▸ Work required
Please count how many lines of the data include the word "Kemenag". Give only that number in reply.

▸ Data

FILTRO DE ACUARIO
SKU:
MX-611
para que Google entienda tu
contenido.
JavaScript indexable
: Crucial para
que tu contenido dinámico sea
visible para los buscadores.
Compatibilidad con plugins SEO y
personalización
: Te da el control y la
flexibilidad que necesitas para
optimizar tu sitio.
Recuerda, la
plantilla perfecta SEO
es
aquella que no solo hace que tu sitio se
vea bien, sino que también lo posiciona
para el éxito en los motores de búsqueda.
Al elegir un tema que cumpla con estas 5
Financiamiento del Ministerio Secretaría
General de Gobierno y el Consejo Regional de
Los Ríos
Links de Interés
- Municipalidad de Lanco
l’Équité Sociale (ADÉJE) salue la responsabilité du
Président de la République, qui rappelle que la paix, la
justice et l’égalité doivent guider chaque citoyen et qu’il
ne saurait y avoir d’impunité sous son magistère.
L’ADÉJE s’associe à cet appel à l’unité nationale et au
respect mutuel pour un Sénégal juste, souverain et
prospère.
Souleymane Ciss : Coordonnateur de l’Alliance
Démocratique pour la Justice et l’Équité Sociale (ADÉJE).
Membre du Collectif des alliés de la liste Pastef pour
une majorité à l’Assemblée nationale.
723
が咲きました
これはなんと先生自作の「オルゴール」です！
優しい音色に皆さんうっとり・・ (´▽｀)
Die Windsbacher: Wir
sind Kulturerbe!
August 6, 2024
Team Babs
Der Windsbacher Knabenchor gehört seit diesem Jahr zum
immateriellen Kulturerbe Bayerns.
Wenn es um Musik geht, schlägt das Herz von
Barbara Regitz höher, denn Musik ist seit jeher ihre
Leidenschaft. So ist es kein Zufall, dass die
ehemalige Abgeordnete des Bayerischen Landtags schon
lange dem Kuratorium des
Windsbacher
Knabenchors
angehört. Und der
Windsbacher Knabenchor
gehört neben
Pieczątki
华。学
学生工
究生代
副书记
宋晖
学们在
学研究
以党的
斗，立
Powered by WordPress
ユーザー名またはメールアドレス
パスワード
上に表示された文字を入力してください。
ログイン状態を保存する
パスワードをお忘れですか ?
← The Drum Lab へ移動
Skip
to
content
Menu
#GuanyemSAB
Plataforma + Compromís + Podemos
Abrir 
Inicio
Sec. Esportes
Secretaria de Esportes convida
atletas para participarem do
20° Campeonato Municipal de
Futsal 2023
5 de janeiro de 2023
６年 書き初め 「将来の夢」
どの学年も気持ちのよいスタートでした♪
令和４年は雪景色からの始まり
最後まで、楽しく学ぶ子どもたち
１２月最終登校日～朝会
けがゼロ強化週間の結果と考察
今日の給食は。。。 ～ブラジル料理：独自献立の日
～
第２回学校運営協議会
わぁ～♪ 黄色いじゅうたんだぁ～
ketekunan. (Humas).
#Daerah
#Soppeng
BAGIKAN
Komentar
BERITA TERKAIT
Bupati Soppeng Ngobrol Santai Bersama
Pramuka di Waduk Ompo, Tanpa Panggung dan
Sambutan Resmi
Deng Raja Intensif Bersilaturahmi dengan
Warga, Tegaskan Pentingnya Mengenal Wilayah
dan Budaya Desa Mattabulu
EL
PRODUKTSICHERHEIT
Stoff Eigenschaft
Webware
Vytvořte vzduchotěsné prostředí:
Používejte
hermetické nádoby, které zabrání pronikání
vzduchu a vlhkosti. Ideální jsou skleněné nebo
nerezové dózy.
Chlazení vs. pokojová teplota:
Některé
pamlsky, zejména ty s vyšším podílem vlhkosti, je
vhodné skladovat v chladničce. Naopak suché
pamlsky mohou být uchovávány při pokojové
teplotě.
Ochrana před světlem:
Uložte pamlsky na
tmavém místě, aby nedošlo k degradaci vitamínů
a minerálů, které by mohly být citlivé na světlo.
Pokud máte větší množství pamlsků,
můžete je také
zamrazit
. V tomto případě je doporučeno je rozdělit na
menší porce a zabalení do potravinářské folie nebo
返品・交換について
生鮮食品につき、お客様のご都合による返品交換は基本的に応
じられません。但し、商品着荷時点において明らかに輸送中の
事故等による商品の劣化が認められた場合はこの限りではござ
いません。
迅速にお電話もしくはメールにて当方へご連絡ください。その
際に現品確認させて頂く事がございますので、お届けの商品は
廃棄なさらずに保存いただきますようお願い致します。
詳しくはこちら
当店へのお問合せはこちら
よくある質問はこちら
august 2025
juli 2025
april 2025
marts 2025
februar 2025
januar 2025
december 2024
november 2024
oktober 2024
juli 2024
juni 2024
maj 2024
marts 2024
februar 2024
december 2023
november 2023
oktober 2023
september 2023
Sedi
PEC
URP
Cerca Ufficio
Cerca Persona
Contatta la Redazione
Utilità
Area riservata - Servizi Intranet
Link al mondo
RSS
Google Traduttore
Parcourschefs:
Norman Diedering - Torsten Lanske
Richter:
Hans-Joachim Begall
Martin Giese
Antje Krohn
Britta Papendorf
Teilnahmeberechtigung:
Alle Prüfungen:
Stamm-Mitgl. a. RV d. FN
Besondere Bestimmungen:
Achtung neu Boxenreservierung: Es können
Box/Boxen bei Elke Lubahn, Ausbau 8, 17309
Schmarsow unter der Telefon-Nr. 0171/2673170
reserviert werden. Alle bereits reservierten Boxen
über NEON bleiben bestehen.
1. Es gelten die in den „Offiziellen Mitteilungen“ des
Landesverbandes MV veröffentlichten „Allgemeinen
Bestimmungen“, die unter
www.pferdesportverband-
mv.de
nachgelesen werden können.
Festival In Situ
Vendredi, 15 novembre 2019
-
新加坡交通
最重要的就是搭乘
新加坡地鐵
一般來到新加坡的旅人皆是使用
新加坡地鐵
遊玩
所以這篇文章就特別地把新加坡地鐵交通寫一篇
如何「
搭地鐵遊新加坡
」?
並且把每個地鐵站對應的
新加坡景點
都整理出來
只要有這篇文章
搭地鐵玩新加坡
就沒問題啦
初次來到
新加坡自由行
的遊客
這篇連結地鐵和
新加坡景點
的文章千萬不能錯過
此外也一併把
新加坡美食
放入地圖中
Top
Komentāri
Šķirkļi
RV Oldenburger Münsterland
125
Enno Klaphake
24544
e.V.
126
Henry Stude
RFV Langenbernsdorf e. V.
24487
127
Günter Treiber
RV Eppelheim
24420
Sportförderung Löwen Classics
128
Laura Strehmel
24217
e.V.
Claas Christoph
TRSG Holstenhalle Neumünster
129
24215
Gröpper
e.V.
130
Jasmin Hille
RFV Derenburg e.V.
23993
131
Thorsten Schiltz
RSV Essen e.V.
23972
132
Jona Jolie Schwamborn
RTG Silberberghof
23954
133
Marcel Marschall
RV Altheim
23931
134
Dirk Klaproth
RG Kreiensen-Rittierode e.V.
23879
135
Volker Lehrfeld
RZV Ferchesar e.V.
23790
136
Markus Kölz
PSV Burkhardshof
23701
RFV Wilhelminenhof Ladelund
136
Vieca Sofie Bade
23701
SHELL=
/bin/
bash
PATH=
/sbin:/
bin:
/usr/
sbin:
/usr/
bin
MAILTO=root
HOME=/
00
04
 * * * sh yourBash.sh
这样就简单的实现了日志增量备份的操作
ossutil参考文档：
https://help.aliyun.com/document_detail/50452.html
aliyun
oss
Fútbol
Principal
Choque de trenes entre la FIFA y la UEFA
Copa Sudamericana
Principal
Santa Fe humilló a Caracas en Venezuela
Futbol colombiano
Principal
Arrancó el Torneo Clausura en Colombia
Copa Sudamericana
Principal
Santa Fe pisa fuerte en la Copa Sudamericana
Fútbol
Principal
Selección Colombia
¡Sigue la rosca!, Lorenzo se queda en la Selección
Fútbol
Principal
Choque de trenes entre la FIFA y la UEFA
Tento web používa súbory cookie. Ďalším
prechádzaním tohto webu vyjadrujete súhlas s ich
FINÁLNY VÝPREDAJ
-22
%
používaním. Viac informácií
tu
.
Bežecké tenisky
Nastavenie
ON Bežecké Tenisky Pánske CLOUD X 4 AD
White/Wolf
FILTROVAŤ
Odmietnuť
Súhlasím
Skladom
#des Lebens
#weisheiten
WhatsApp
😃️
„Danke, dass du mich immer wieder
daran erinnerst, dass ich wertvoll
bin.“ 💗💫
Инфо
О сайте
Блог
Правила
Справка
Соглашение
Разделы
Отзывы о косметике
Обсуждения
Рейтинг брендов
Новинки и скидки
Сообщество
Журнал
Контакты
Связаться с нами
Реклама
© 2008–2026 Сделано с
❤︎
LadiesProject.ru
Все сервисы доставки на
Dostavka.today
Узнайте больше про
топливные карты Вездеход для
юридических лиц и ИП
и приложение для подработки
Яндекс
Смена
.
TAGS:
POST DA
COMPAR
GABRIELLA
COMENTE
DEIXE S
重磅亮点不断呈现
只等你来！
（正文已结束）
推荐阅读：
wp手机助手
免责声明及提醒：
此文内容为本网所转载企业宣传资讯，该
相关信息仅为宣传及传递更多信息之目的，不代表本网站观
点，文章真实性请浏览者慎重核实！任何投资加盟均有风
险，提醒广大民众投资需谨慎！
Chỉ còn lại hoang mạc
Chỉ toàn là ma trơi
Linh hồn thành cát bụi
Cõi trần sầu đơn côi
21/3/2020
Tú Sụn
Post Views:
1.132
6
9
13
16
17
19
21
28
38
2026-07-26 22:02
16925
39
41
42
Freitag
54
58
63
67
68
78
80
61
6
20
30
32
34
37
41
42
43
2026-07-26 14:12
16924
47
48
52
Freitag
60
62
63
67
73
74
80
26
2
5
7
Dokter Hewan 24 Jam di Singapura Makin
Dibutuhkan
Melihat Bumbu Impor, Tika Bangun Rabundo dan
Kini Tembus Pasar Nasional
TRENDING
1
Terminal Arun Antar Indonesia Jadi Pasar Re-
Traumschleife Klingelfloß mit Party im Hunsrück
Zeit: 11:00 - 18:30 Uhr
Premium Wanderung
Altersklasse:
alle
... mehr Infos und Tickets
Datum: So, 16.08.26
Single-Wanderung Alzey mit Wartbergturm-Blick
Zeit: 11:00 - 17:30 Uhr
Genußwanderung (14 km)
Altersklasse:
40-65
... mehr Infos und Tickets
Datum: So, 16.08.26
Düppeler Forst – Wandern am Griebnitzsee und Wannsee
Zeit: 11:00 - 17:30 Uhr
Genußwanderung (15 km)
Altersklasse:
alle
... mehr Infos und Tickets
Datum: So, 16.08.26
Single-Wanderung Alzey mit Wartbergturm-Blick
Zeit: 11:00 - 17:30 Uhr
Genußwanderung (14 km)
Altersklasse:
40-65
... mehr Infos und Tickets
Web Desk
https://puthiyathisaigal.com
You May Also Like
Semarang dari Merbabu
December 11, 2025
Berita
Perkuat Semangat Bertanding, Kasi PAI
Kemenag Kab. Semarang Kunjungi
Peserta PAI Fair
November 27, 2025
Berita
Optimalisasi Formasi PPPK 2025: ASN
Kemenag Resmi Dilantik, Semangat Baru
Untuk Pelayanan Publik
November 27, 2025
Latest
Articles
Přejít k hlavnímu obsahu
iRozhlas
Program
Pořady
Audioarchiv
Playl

▸ Expected output
2